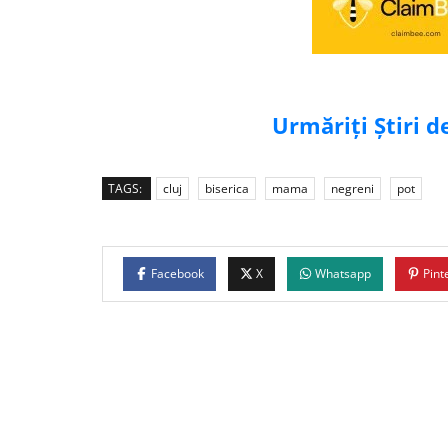
Urmăriți Știri 
TAGS:
cluj
biserica
mama
negreni
pot
Facebook
X
Whatsapp
Pint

REQUIRED WORK:
When repeating the listing, keep each line exact and exclude the pictures.

RESPONSE AREA:
Urmăriți Știri 
TAGS:
cluj
biserica
mama
negreni
pot
Facebook
X
Whatsapp
Pint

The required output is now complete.